Kurdish Female Political Prisoner Denied Medical Treatment, Attendance at Brother’s Funeral
Despite suffering from serious medical problems, the authorities are denying long-time political prisoner Zeinab Jalalian treatment outside the prison’s limited clinic, according to her father, Ali Jalalian.
The 38-year-old Kurdish political activist is suffering from heart and intestinal problems in the central prison of the city of Khoi, East Azerbaijan Province. Her health issues have been exacerbated by the lack of adequate medical treatment during the past 12 years of her incarceration, Ali Jalalian told the Center for Human Rights in Iran (CHRI).
Arrested in 2007, Jalalian is serving a life sentence for alleged membership in the Party of Free Life of Kurdistan (known as PJAK and PEJAK), a banned Kurdish independence organization based in the country’s northwest.
“She has intestinal problems and heart disease,” Ali Jalalian told CHRI on October 22, 2019. “She asked for prescription medications that we could not find here so we got them from Turkey. Zeinab’s brother gave them to her during a prison visit on Monday [October 21].”

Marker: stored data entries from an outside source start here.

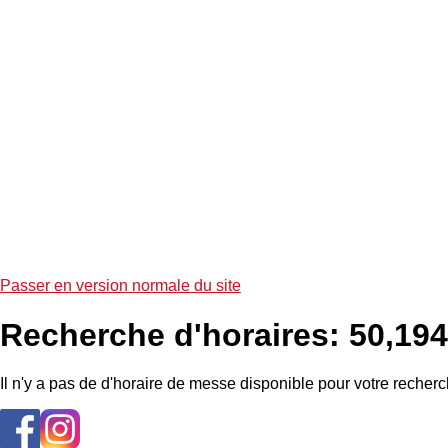
Passer en version normale du site
Recherche d'horaires: 50,194
Il n'y a pas de d'horaire de messe disponible pour votre recherc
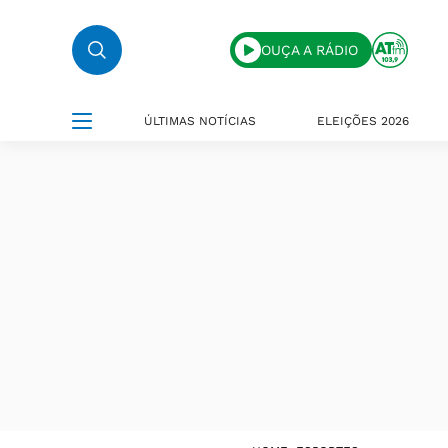
OUÇA A RÁDIO
ÚLTIMAS NOTÍCIAS
ELEIÇÕES 2026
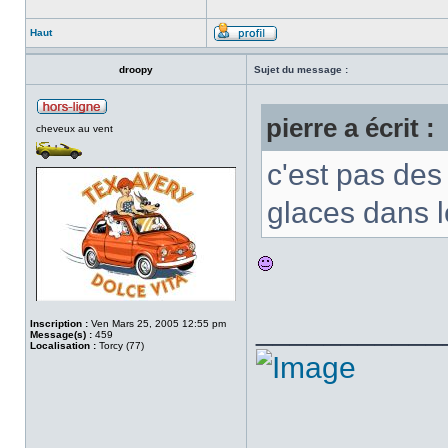
Haut
droopy
Sujet du message :
pierre a écrit :
cheveux au vent
c'est pas des 
glaces dans l
___________
Inscription :
Ven Mars 25, 2005 12:55 pm
Message(s) :
459
Localisation :
Torcy (77)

He added: “The prison doctor has said she has a weak heart. She’s sick. We don’t really know what the situation is. She has been in prison for 12 years. They won’t take her to a doctor [outside prison] or give her medical leave. Last year, after lots of runarounds, she was taken to a dentist outside prison. But now we’re worried about her heart. She can’t see clearly from one eye. They give her medicine, but it hasn’t helped.”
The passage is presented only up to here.